There’s a reason mortgage closings tend to take a long time. Not only does your lender have to verify your financial information and have the home you’re buying appraised, but you’ll also need to have that home inspected to ensure it’s in the shape you think it’s in.
Now technically, a home inspection is something that you, as a buyer, have the right to waive. But doing so could be a poor choice.
If there are issues lurking within the home you’re trying to buy, not knowing about them could put you in a situation where you close on that property and then get stuck footing a large repair bill. A better bet is to have that inspection done and, if possible, be there to ask questions along the way.
Here are a few major problems that a home inspection could reveal.
1. A roof that’s seen better days
A damaged roof can put your home’s interior at risk of flood damage. Plus, roofs can be expensive to repair or replace.
2. Water damage
In some cases, water damage itself isn’t such a deal breaker. It’s the reason behind it that can be a problem. A leaky roof or poorly fitted piping could be the cause of water damage, and in some cases, those problems can cost a lot to fix.
Mold isn’t just ugly to look at. It can also cause major health problems if left untreated. But mold remediation can be costly. In some cases, it can involve having to rip out walls or cabinets, making it complex work.
4. Out-of-date wiring and electrical work
An electrical system that isn’t up to code could constitute a hazard. And it could also cause problems that impact your daily quality of life. Upgrading electrical systems can be expensive, though, so it’s something you’ll want to know about.
5. A failing heating or air conditioning system
Heating and air conditioning systems can cost a lot to replace. If either of your home’s systems is on its way out, that could result in a major bill.
6. Termite damage
There are a number of different signs that indicate terminate damage, like buckling wood and uneven flooring. Termite damage can be expensive to address, as can tackling the root of the problem — getting rid of the termites themselves.
7. Foundation damage
A damaged foundation could compromise the integrity of your home. Signs like uneven flooring and cracks in walls and ceilings can point to foundation issues, but those signs might be subtle, which is why you need an inspector to come in and look out for them.
What to do if your home inspection reveals major issues
It’s one thing for a home inspector to uncover minor issues with the property you’re buying. But if any of the above problems are identified, you’ll need to work with your seller to address them.
Your seller may agree to fix the issues at hand before the sale of the home is finalized.
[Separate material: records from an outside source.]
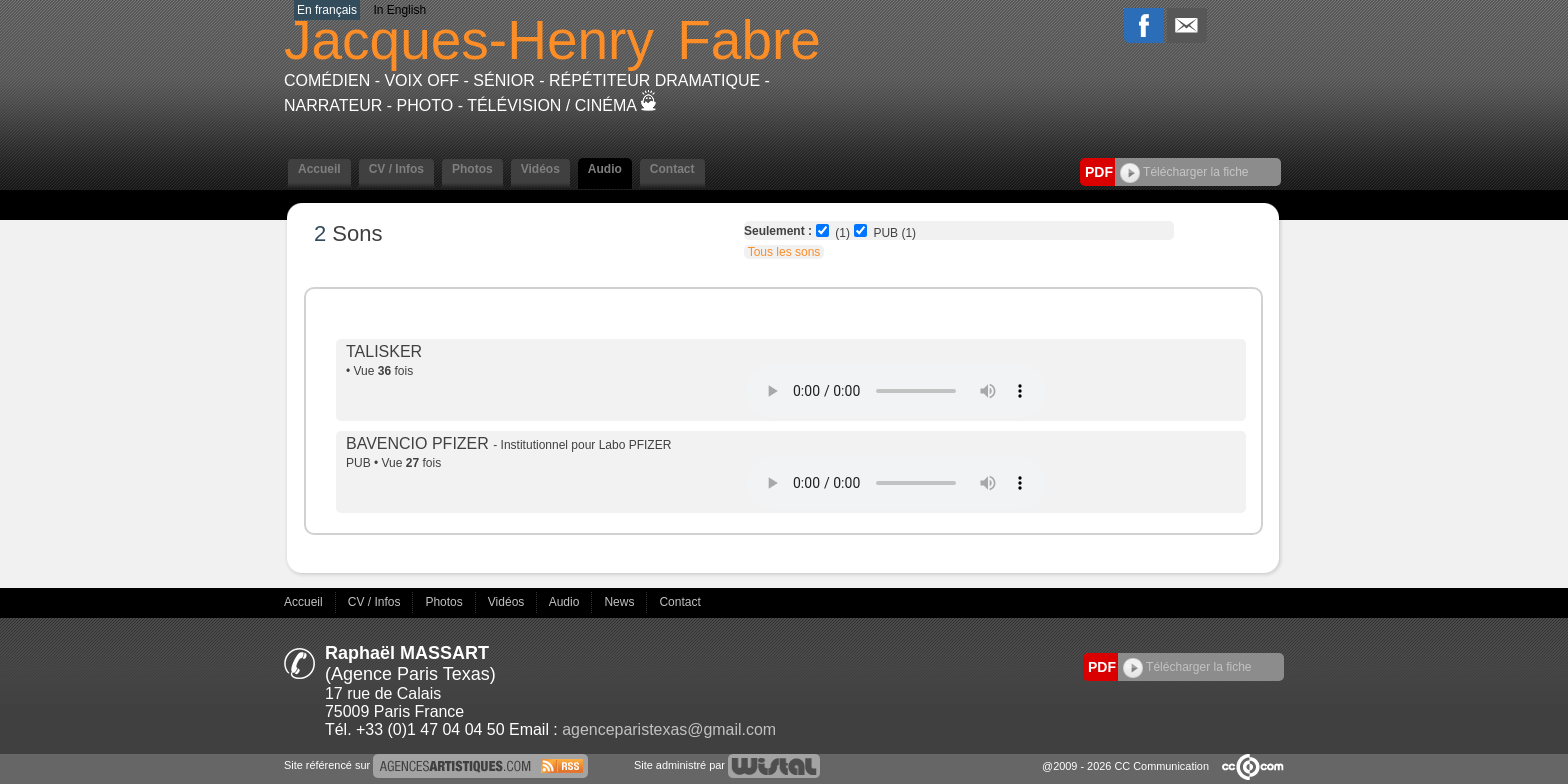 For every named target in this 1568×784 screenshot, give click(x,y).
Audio (605, 169)
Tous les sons (784, 252)
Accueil (319, 169)
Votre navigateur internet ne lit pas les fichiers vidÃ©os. (896, 391)
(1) (842, 233)
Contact (672, 169)
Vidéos (540, 169)
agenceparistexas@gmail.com (669, 729)
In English (399, 10)
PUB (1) (894, 233)
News (620, 602)
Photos (472, 169)
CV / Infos (396, 169)
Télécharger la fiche (1184, 172) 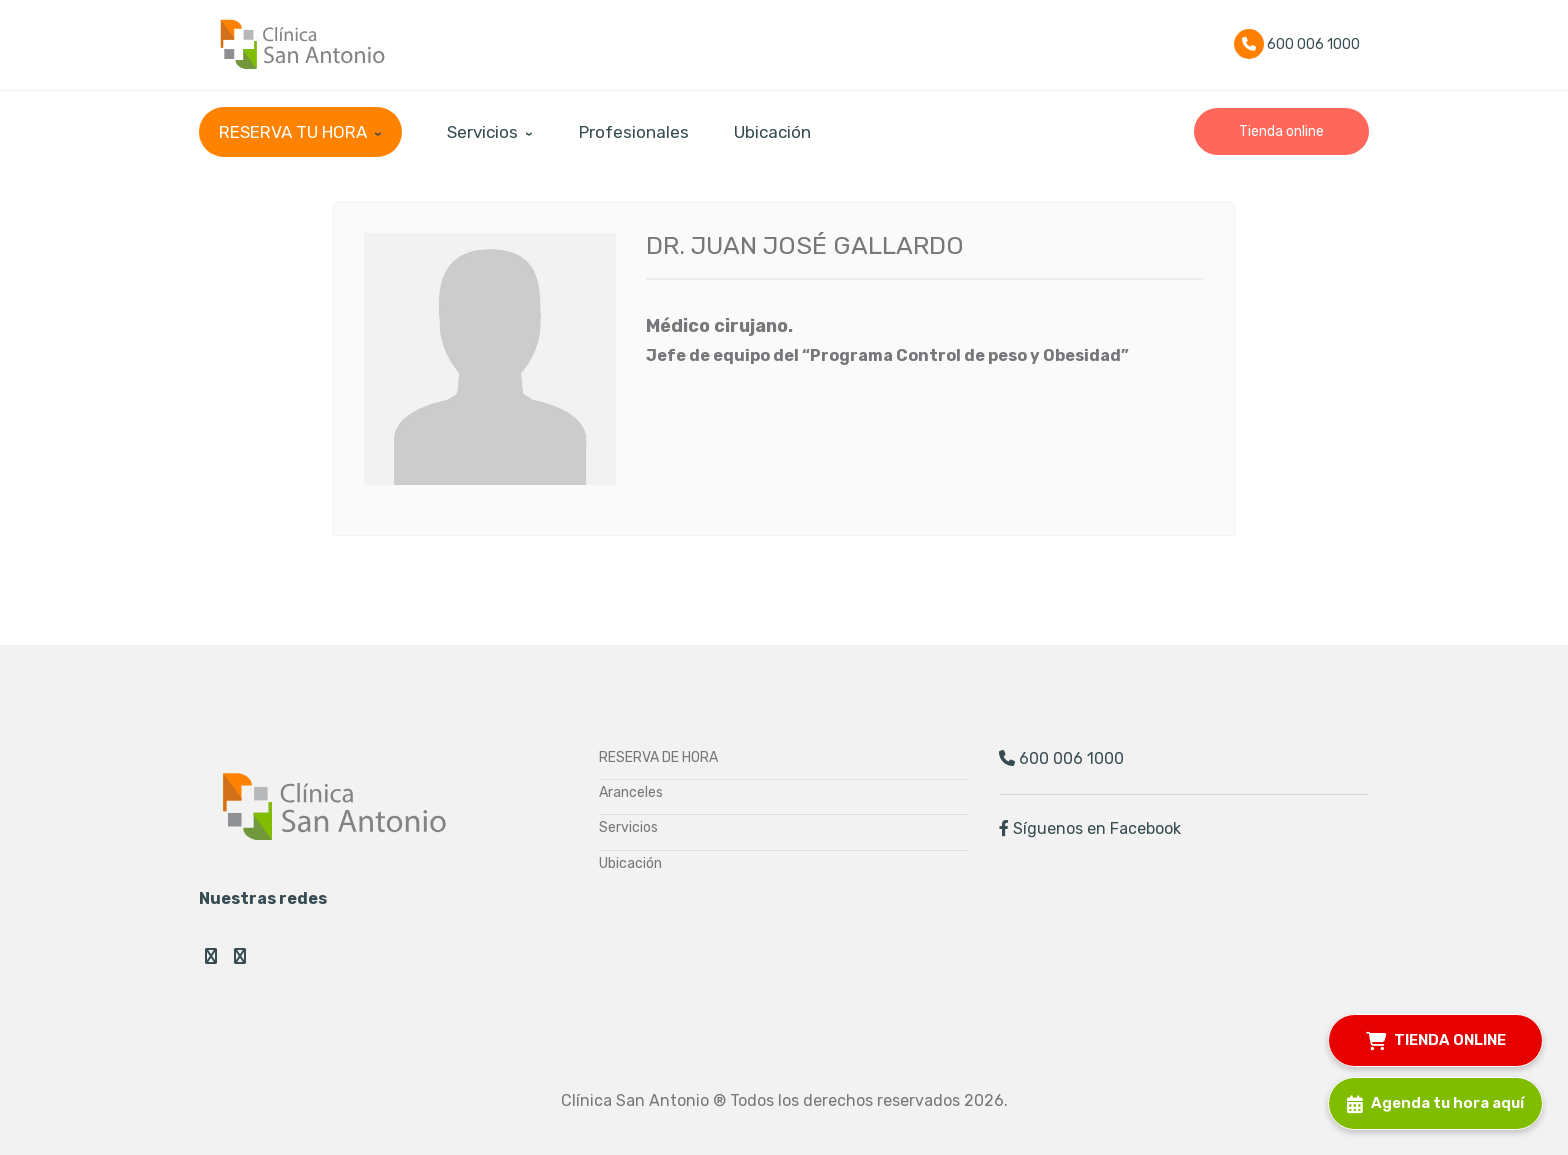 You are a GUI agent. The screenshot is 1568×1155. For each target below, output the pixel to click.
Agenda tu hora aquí (1435, 1100)
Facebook (211, 956)
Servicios (628, 827)
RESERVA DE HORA (658, 757)
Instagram (240, 956)
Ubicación (630, 863)
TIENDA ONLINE (1436, 1037)
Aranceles (631, 792) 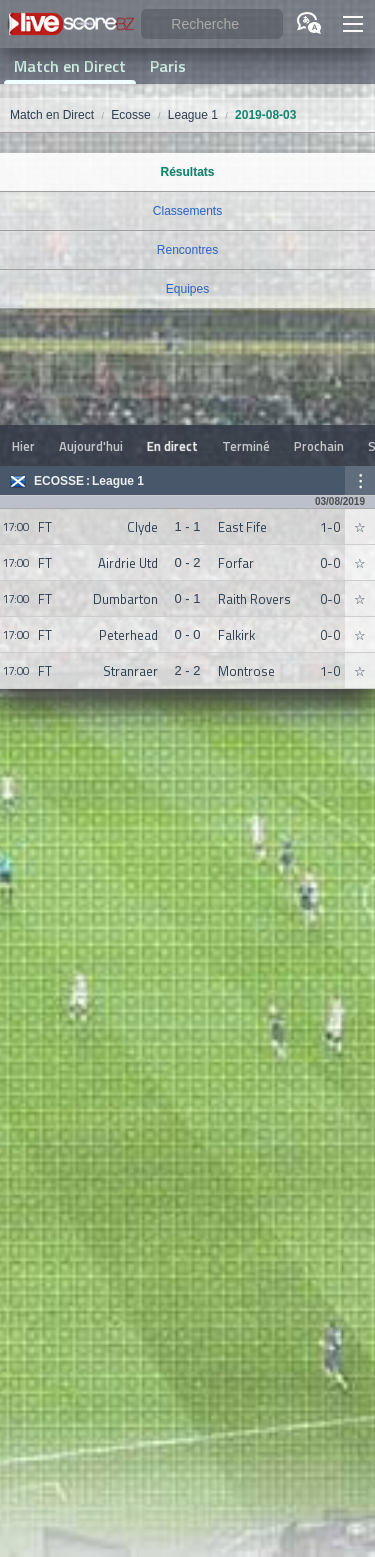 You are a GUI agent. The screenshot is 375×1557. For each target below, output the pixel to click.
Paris (168, 66)
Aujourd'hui (91, 446)
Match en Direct (70, 66)
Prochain (319, 446)
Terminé (246, 446)
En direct (172, 446)
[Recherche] (212, 24)
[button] (353, 24)
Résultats (187, 172)
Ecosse (59, 481)
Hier (23, 446)
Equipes (187, 289)
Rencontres (187, 250)
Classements (187, 211)
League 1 (118, 481) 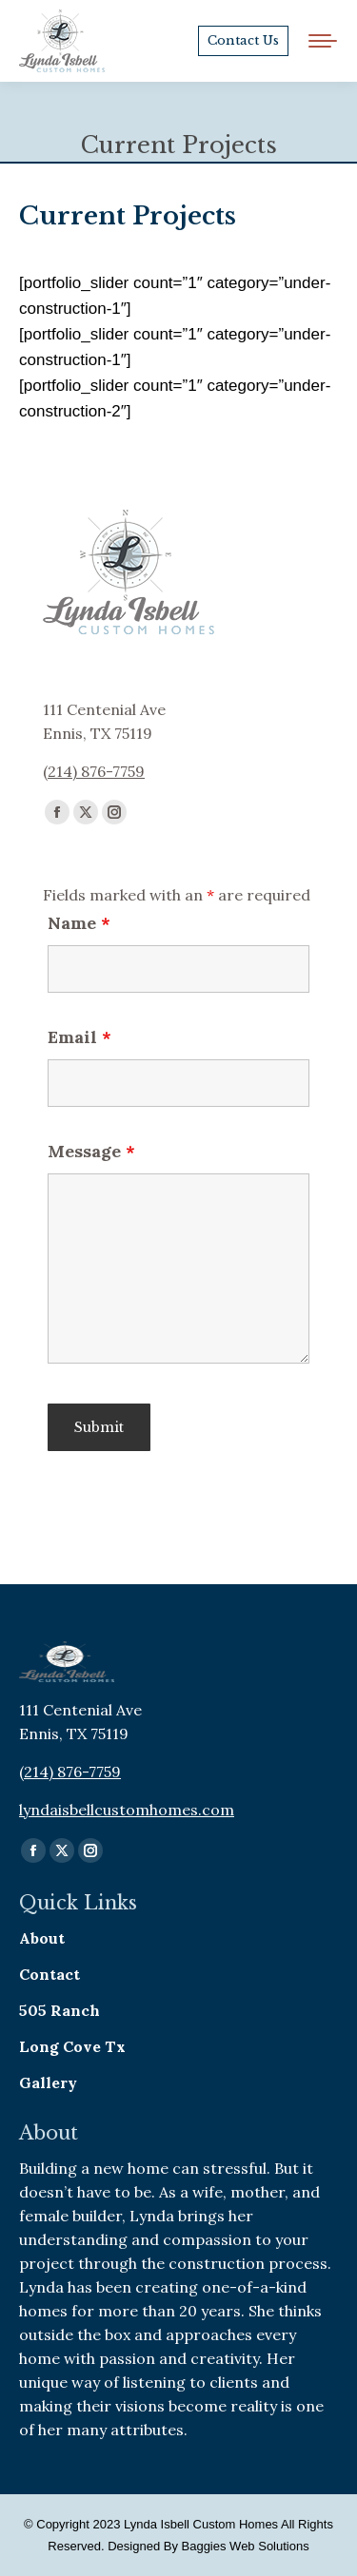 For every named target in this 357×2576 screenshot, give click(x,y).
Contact (49, 1974)
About (42, 1937)
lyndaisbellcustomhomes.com (126, 1809)
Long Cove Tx (72, 2046)
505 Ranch (59, 2010)
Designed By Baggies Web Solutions (208, 2546)
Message (91, 1151)
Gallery (48, 2082)
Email (79, 1037)
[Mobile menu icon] (322, 40)
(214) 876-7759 (94, 771)
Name (79, 923) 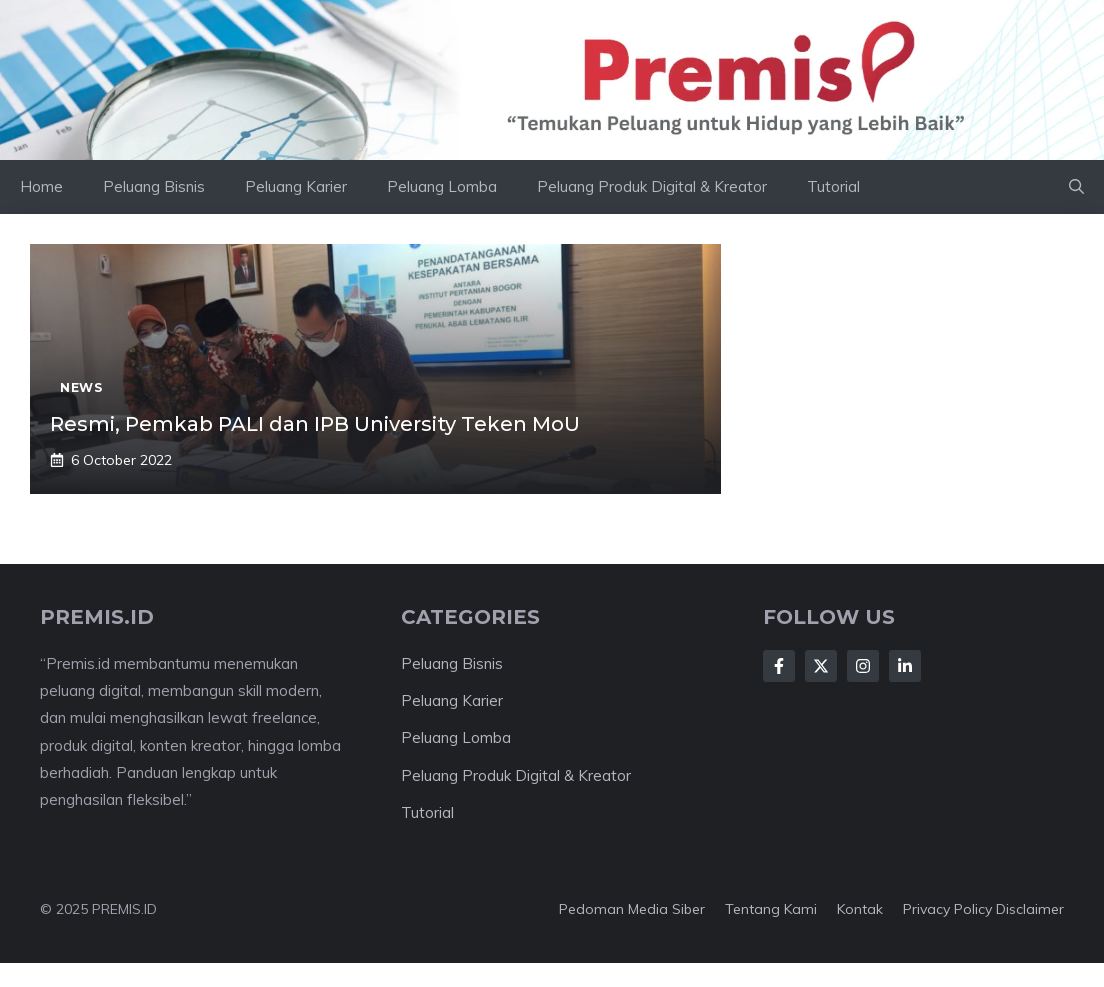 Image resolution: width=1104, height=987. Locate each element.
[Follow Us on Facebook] (779, 666)
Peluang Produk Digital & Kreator (652, 186)
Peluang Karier (296, 186)
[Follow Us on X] (821, 666)
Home (41, 186)
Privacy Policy (947, 909)
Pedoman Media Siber (632, 909)
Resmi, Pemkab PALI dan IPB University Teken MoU (315, 424)
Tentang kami (771, 909)
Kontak (860, 909)
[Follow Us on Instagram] (863, 666)
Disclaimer (1030, 909)
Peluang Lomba (442, 186)
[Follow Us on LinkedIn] (905, 666)
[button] (1076, 187)
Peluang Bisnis (154, 186)
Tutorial (833, 186)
Or, your seller might agree to take money off of the purchase price of your home so you can fix those issues yourself.
If your seller refuses to do anything about the problems uncovered by a home inspection, you’ll generally have the right to walk away from the deal at hand. Most real estate contracts come with a home inspection contingency that allows you to do this, but you may want to consult your attorney before going this route.
Either way, it’s important to have that inspection done before buying your home. Tempting as it may be to skip it, doing so could subject you to a world of problems — and a lot of lost money.